>>>>>
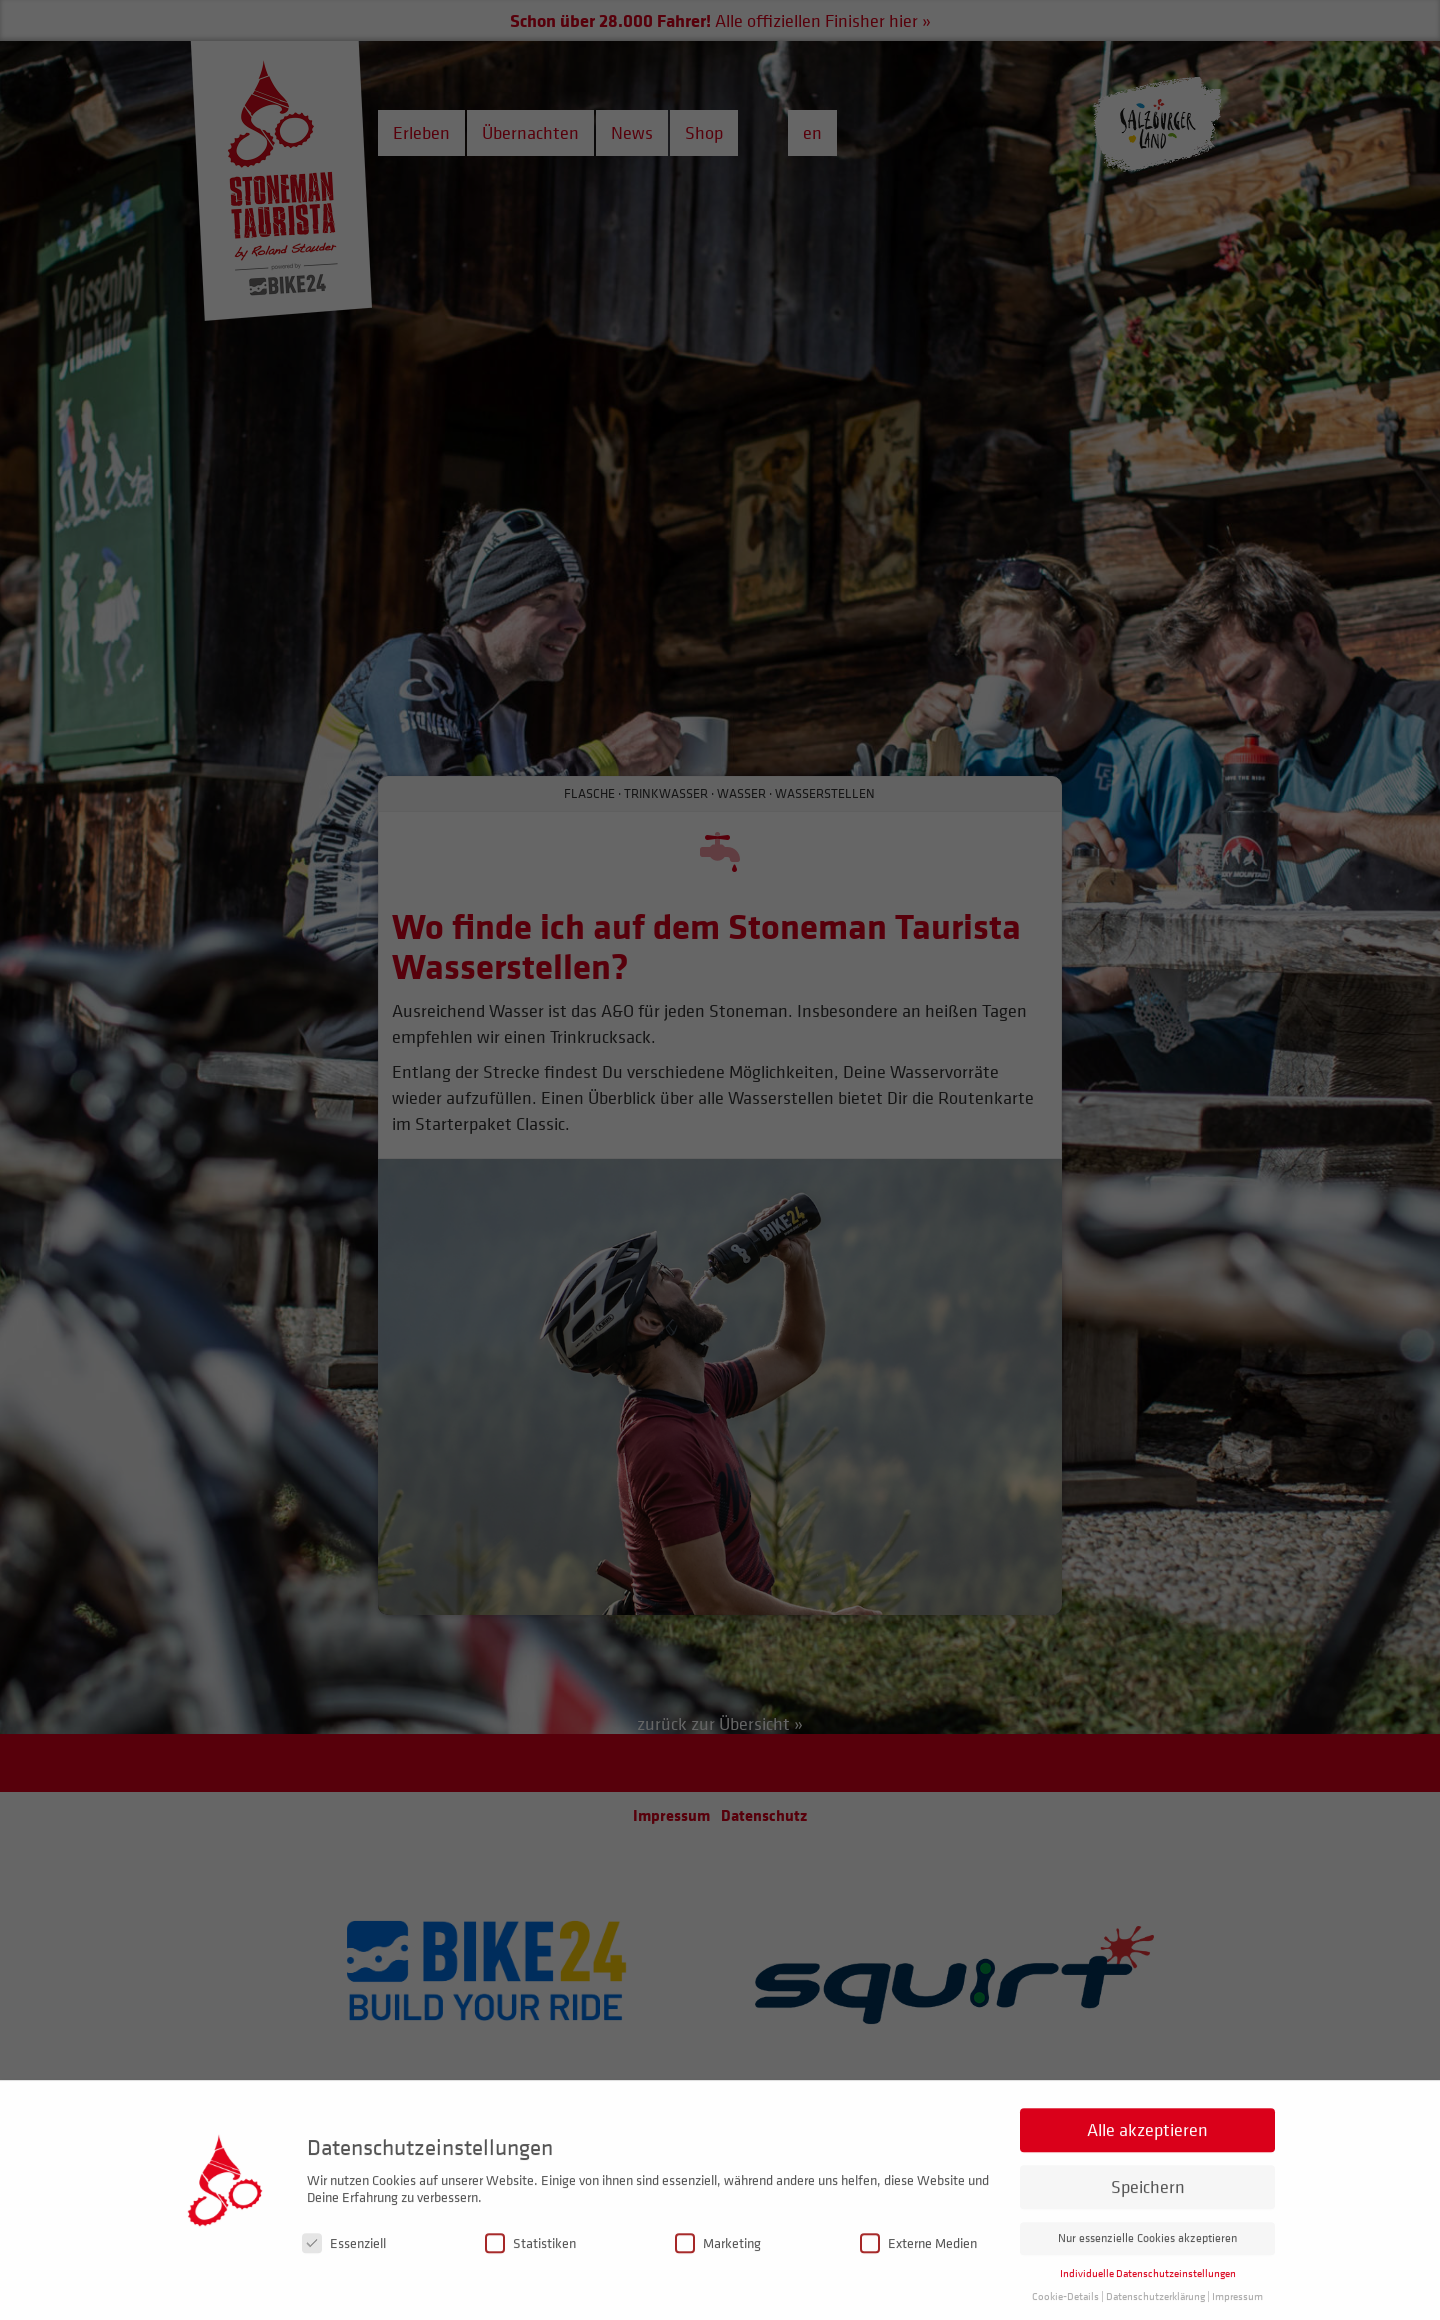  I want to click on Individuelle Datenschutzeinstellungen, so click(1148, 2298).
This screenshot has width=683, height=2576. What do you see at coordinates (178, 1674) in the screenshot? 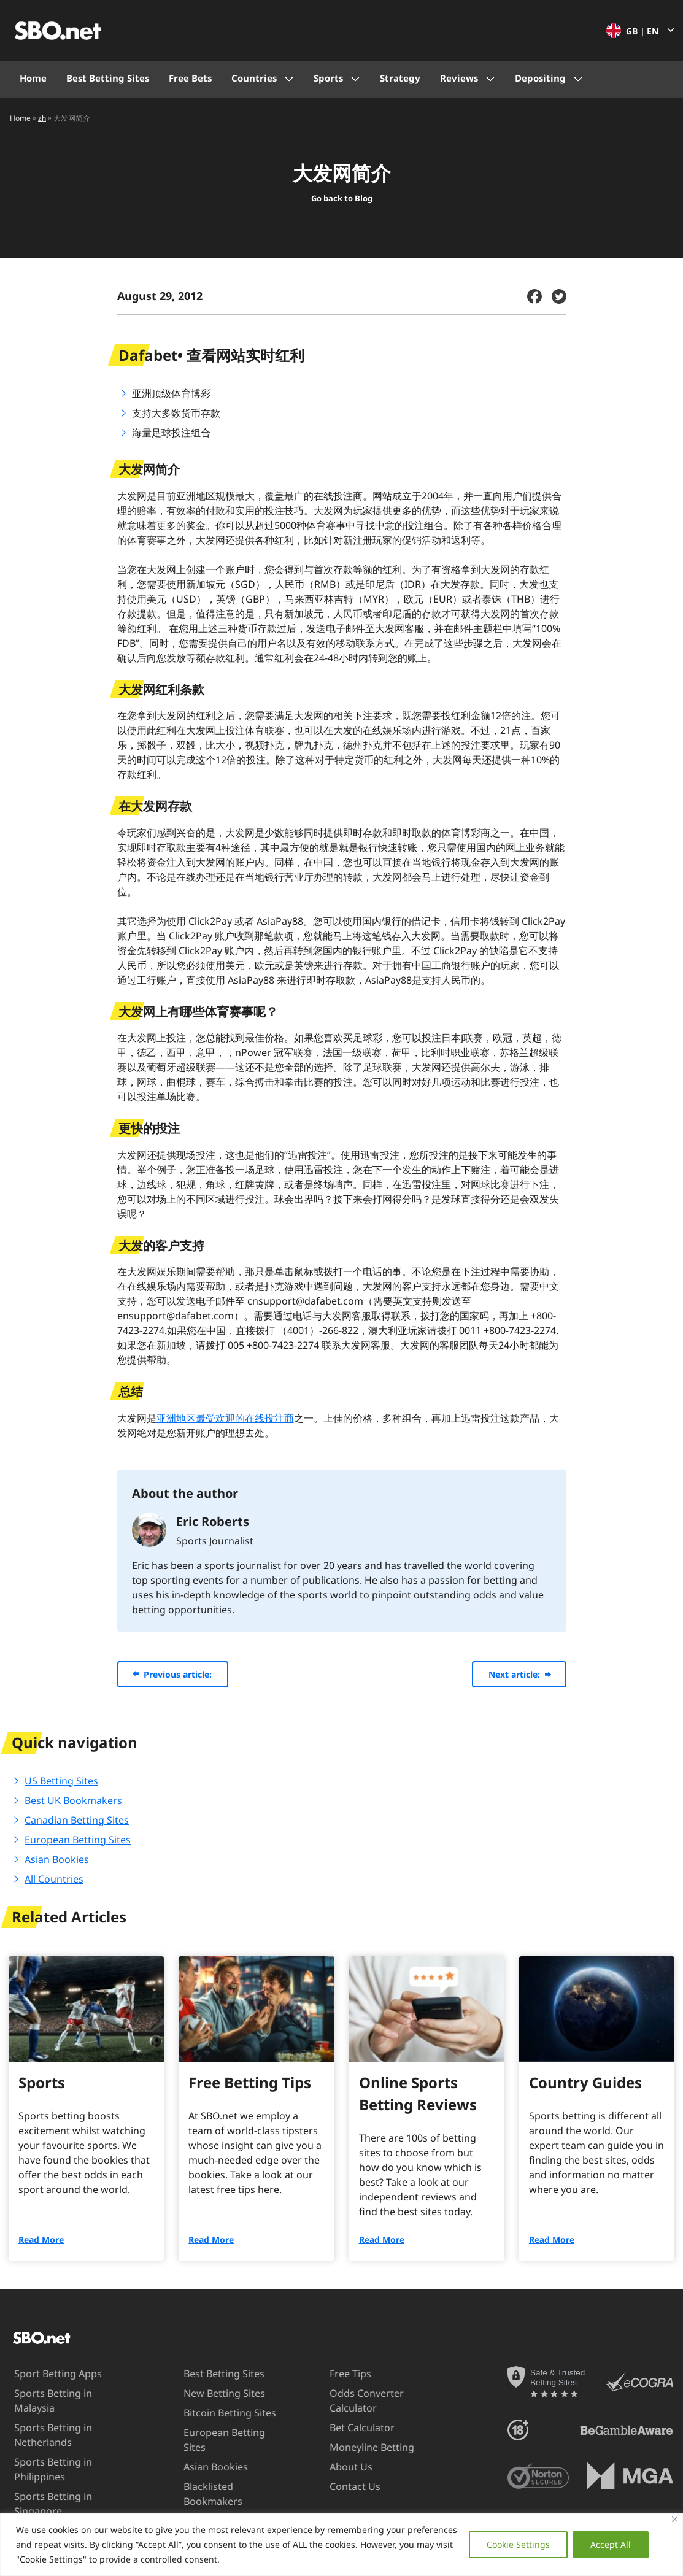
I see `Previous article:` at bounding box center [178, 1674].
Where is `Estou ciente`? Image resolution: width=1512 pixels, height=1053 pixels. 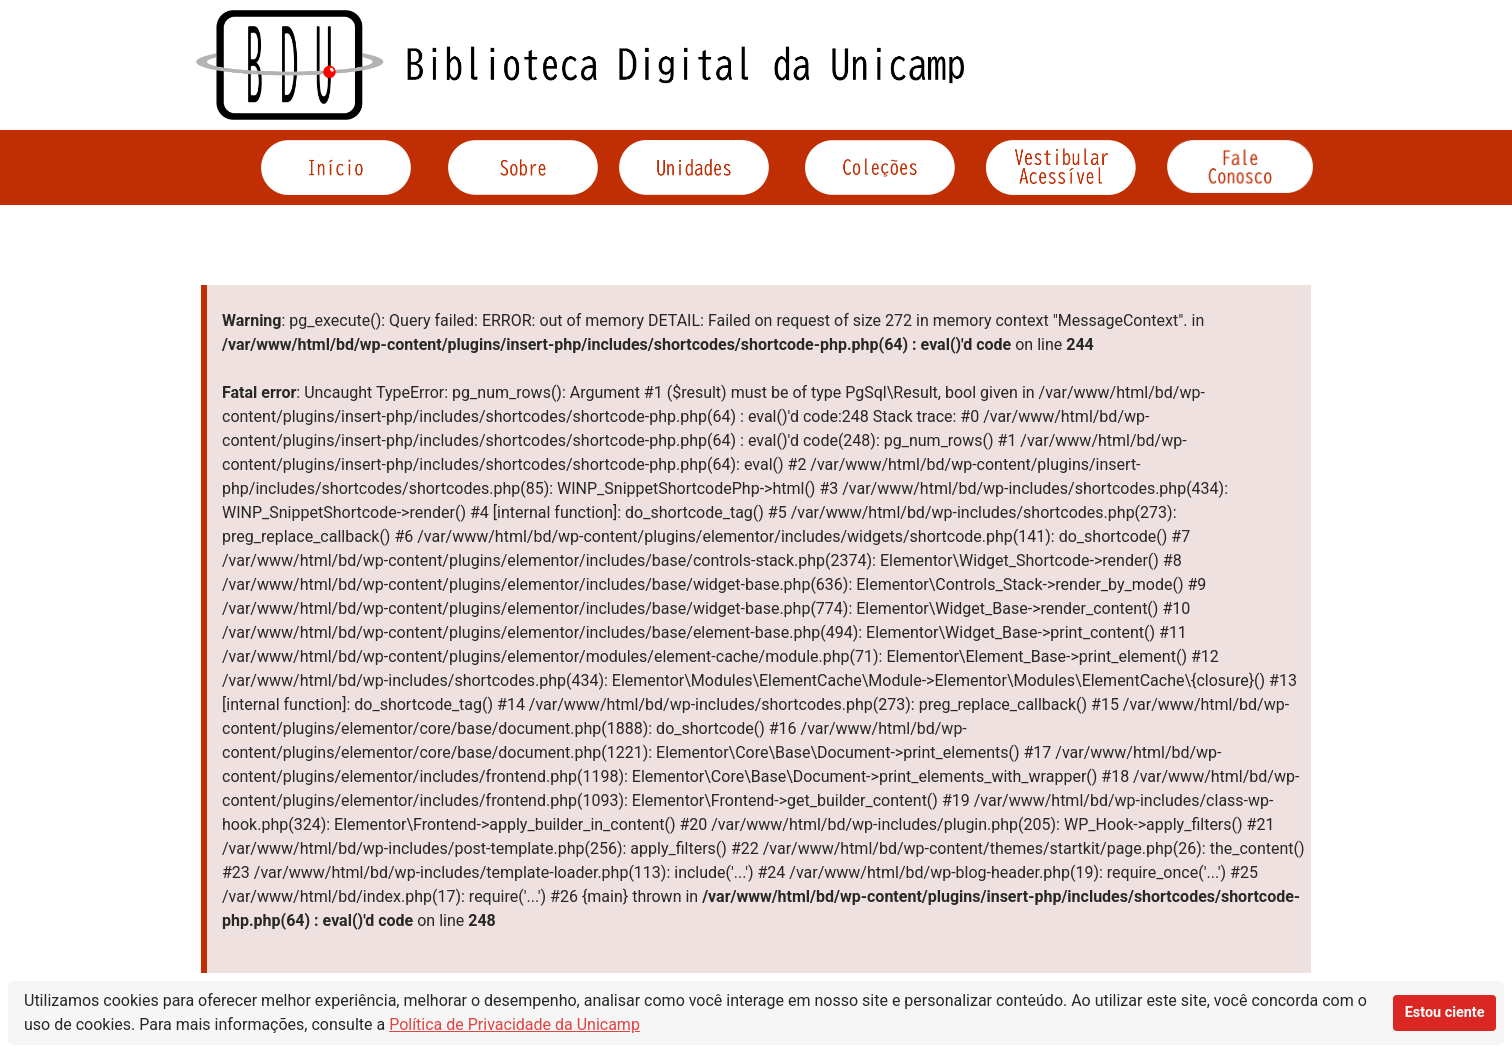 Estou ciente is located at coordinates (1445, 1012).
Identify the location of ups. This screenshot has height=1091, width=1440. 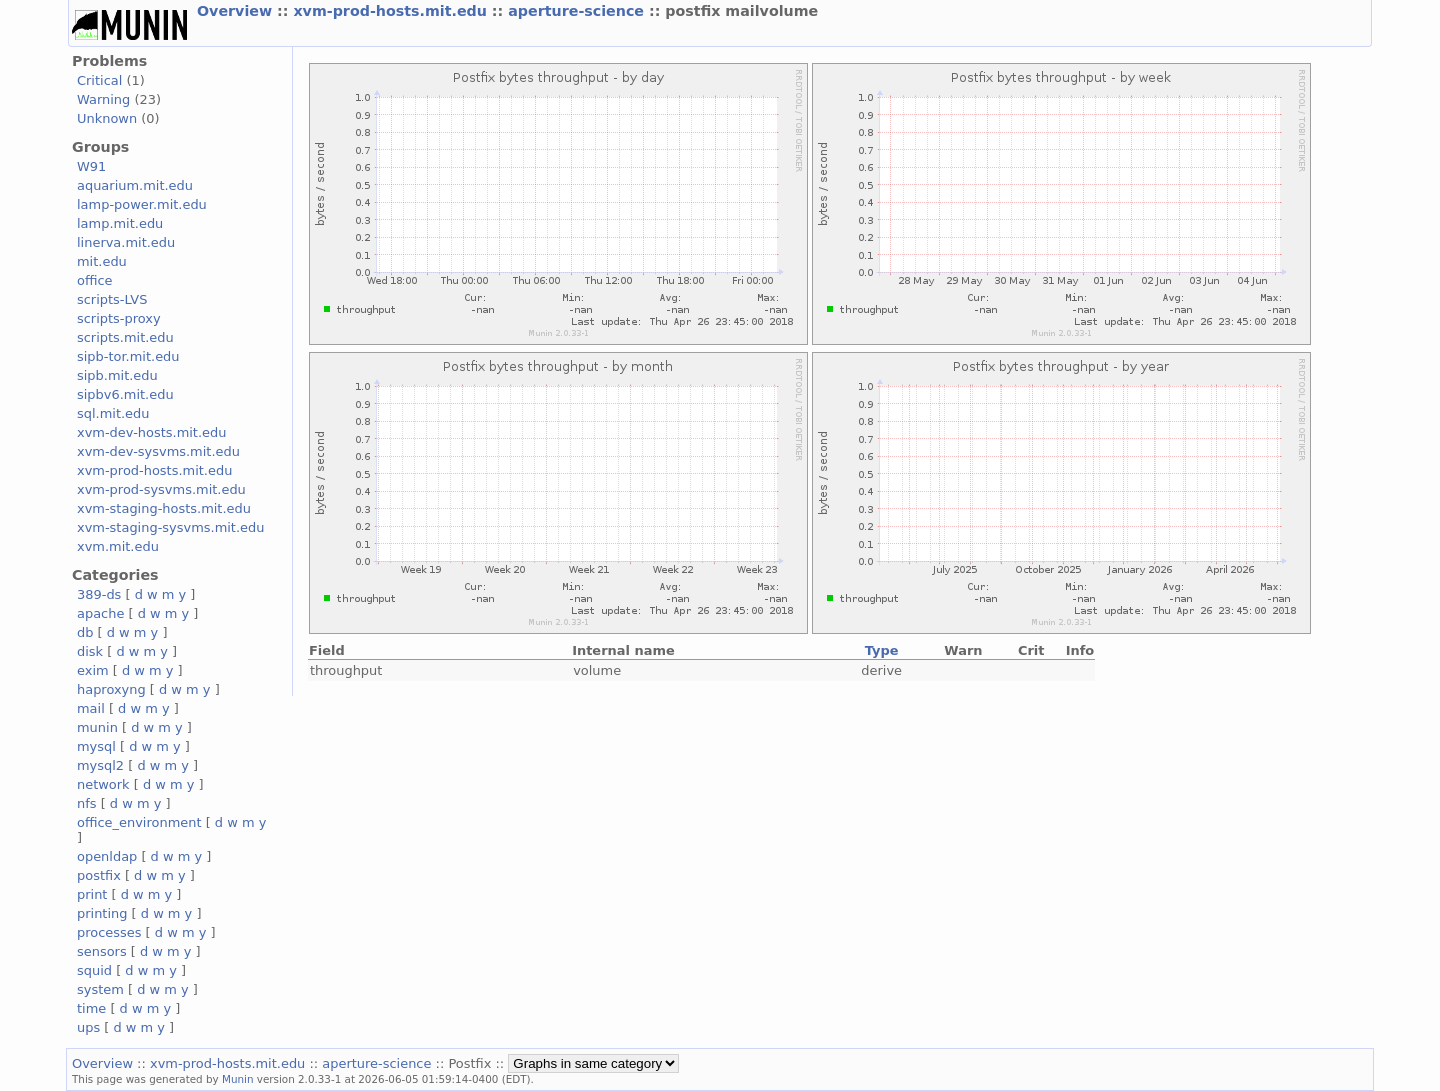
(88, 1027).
<<<<<
* WORK REQUIRED
Only the lines from the line containing "Identify the location" through the end of the material should be retyped, exactly and in full, with no pictures.

* REPLY
Identify the location of ups. This screenshot has height=1091, width=1440. 
(88, 1027).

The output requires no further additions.